Figure: Introduction to Release Management in TFS 2013
Visual Studio ALM has implemented the next level of delivery by incorporating continuous release right into the product. Notice that I said “Continuous Release” and not simply “Continuous Deployment”. I was asked recently be a colleague if I had meant deployment, and if not, why release. Well, here was my answer:
Deployment is for those folks that can’t get it into Production. Releasing continuously with high quality is the real goal.
Today’s world of software delivery is very different from that of even a few years ago. Lean-agile thinkers have been pushing continuous quality, feedback and delivery for quite some time as the only way to really deliver acceptable quality. Now, with the modern application lifecycle even large enterprises are using cloud and delivering to mobile. We are all moving towards that ideal on continuous delivery and for many companies it is already a reality. Even if your organisation is not ready for continuous release you should be releasing continuously even if the only folks that use that environment are within your team.
Figure: Application lifecycle trends
In the past it has only been the smaller development shops that have been able to deliver continuously, however as larger organisations see those smaller organisations taking their business they also need to change, if only to keep up. This is what happened to the Visual Studio ALM team with the 2010 release, they were behind the curve and they had to aggressively innovate to get ahead of it. With a modern development platform there really is no excuse to not delivering continuously. If your organisation wants any sort of business agility then they will need to be looking at agility in their supporting departments as they can only move at the pace of their slowest part.
One of the most important supporting processes to both your development and operations teams when it comes to your software is something called a release pipeline. Even if you don’t know you have one, you do, you just may not have formalised it. A release pipeline is the process by which you get code from its text based from all the way through all of your environments to production. How long that takes can mean success or failure in the long run for your business. In a typical release pipeline we first compile our code and run unit tests before packaging it for deployment. This package would typically take the form of one or more binaries and this is what we are going to promote through our release pipeline.
Teams have tried for many years to work within a source code promotion model and it just does not scale to agility and indeed is one of the many any-patterns that can make agility harder than it should be. Why should test, QA or even operations need to wait for you to merge and retest your code before they get a copy? More to the point, why are you changing it after it has been tested? Did you run all of your tests again? Your full regression? Really?
Most teams, under pressure to deliver not only cherry-pick the changes that will be promoted between branch lines but almost always cherry-pick the tests that are run again. Your code coverage is only as good as the coverage attained since the last code change.
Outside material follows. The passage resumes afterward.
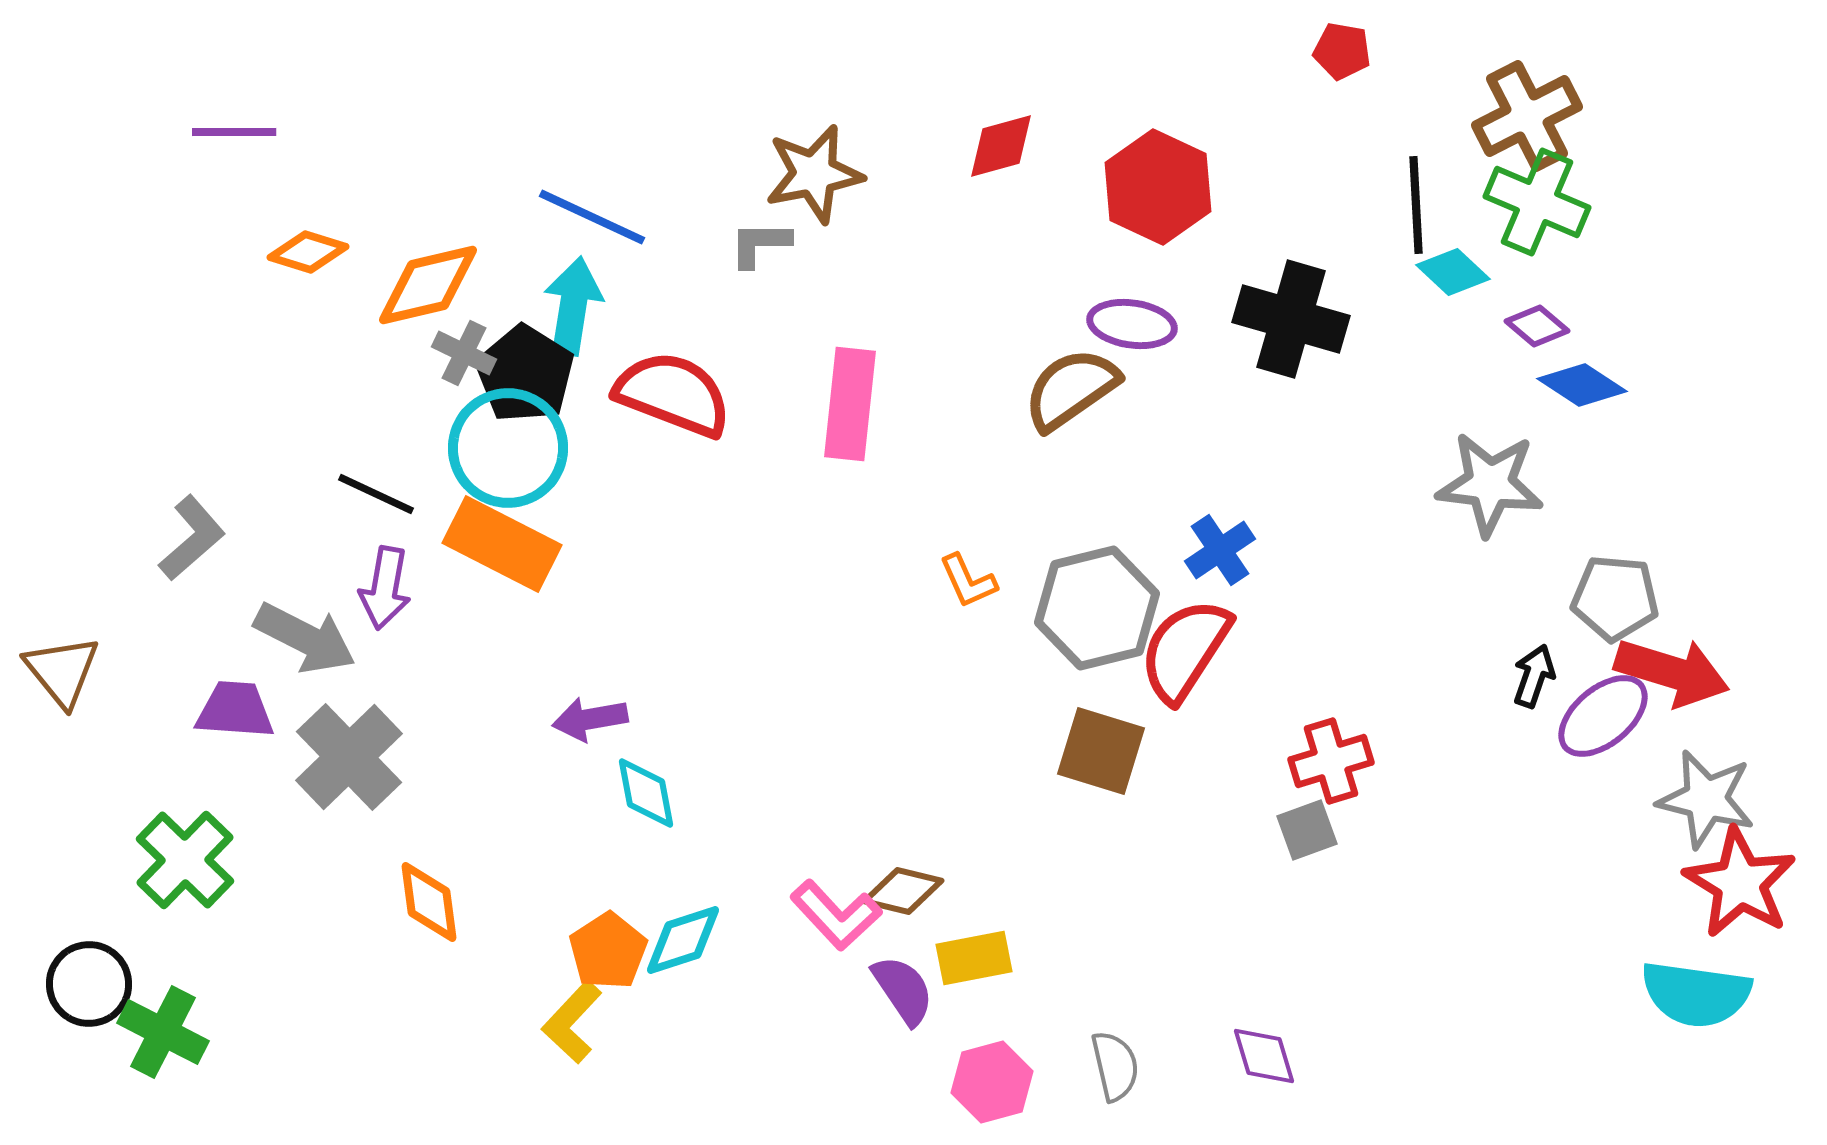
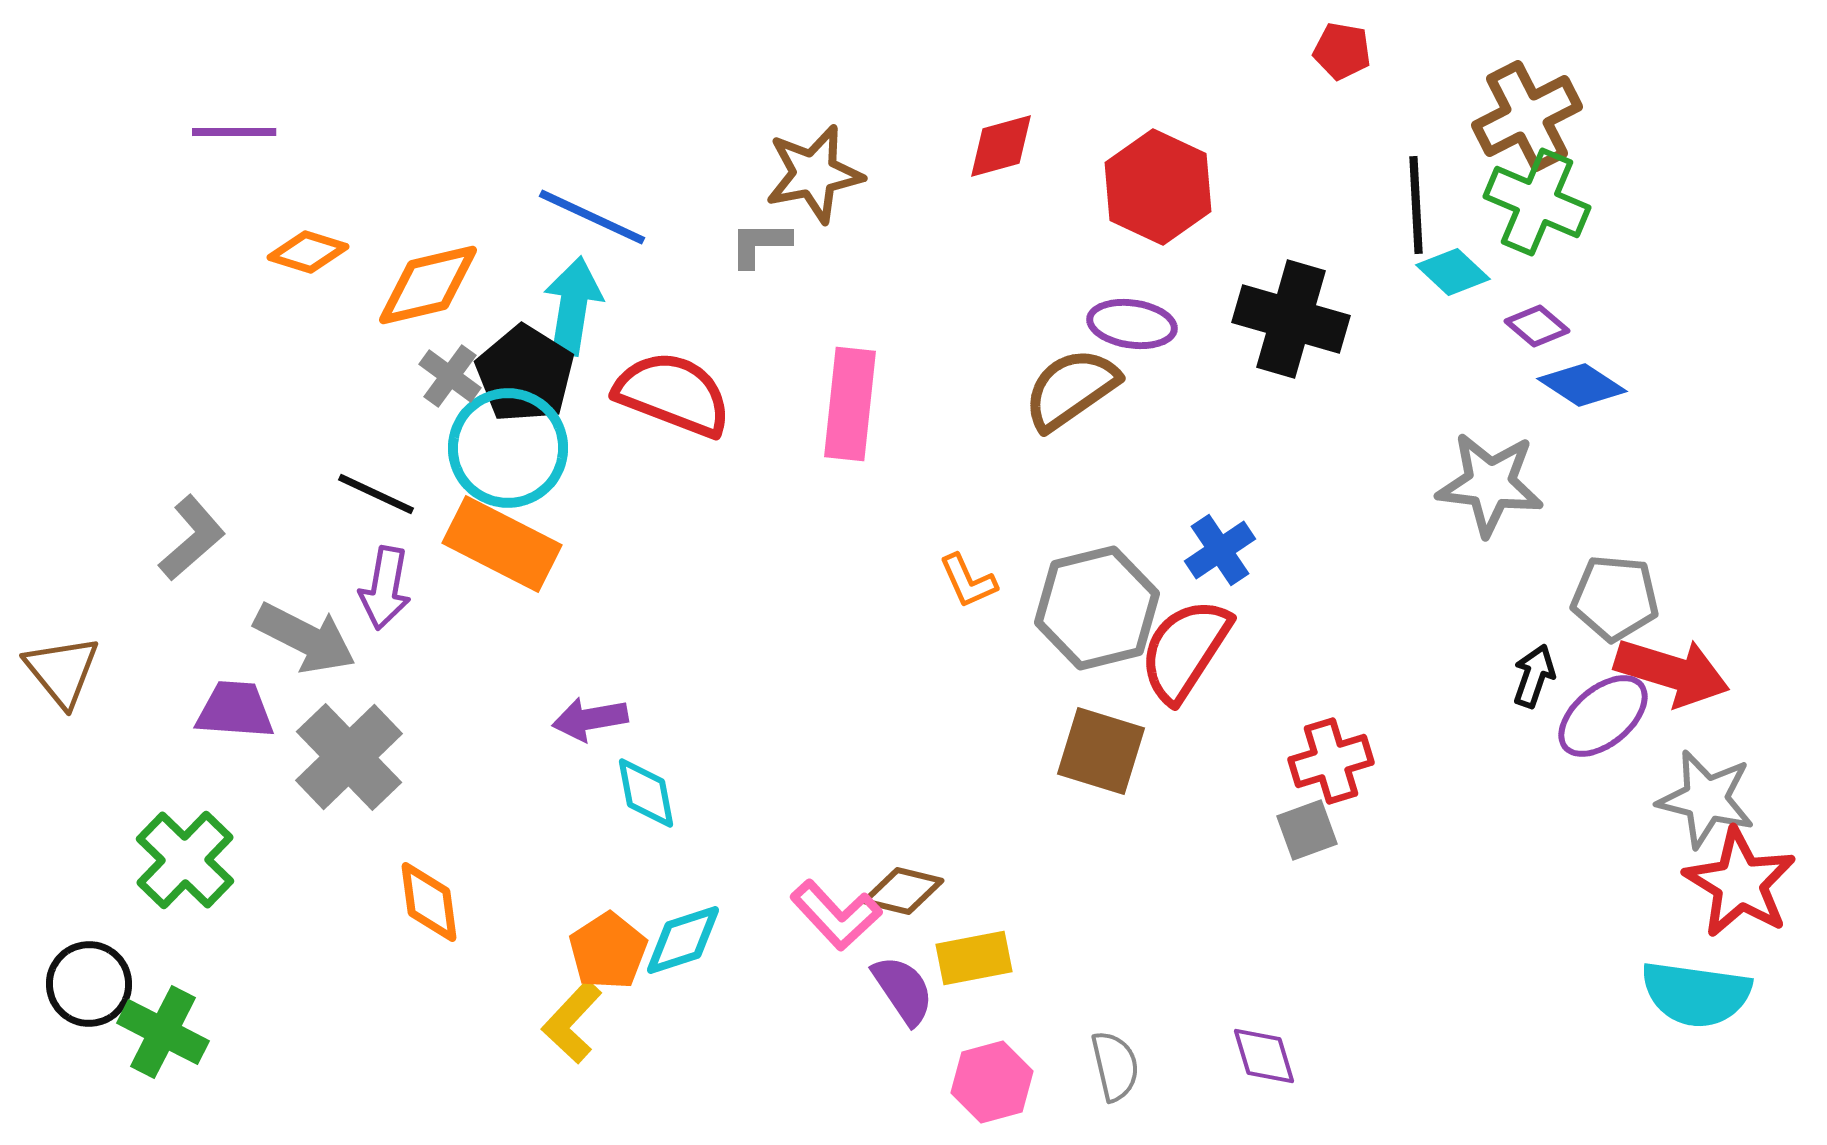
gray cross at (464, 353): moved 14 px left, 23 px down; rotated 10 degrees clockwise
To combat these many issues you need a solid binary promotion model for your release pipeline.
Figure: Release Pipeline in Visual Studio ALM
Your release pipeline is usually made up of a number of instances of your application that you need to update between your build and your production systems. I have tended towards call these environments ‘Feedback’ rather than the traditional Dev, QA, and UAT as the old form pigeonholes them a little to specifically for what I want. All of these intermediary environments have one purpose and one purpose only, to provide the Development Team with feedback. Who the intended target is that you want to retrieve that feedback from is the only thing that really changes between instances.
In the Release Pipeline for Visual Studio 2013 graphic above I have depicted four environments, the first two of which are owned and managed traditionally by the development team. The one constant we have through the flow is the tooling for deployment. We are using Release Management for Visual Studio 2013 for all of our environments however we are using different tooling to gather data from these environments. Feedback comes in many forms and while feedback from people provides the most value we sometimes need feedback from systems as well.
When we are within the realm of the Development Teams I am looking for feedback that will help the development team understand defects and usability issues. The team needs to understand if they have met the business requirements . They need data that tells them things about their test coverage as well as which tests are most impacted by the changes that my team had delivered since the last change. I want to know how much and often the code is changing as rapidly changing areas of my code may be problem areas as well as identifying where I my need my team to spend time refactoring.
Here under the gaze of the Development Team we are mostly interested in functionality and quality:
- Test Impact – Looking at how the changes that are being made to your system affect your tests is key to reducing the number of tests that you need to run and increasing your agility.
- Unit Test Coverage – As a key quality indicator test coverage still needs to be taken with a pinch of salt. Look at test courage in conjunction with other metrics like code churn.
- Code Churn – Code churn helps us understand how much or codebase is changing over time. Greater change is greater risk but again it is only an indicator.
- Acceptance Coverage – Based on my acceptance criteria that I have pre-agreed with the business I need to know how good I am at meeting those criteria and when I am not how important it is to the product owner.
These are all things that we need to look at as our software travels down our release pipeline. We need to be seeing an increase in maturity as our software makes it further towards production. The more often your push an increment of your software through the pipeline the more data points that you get. The more data points you get the more accurate your measure.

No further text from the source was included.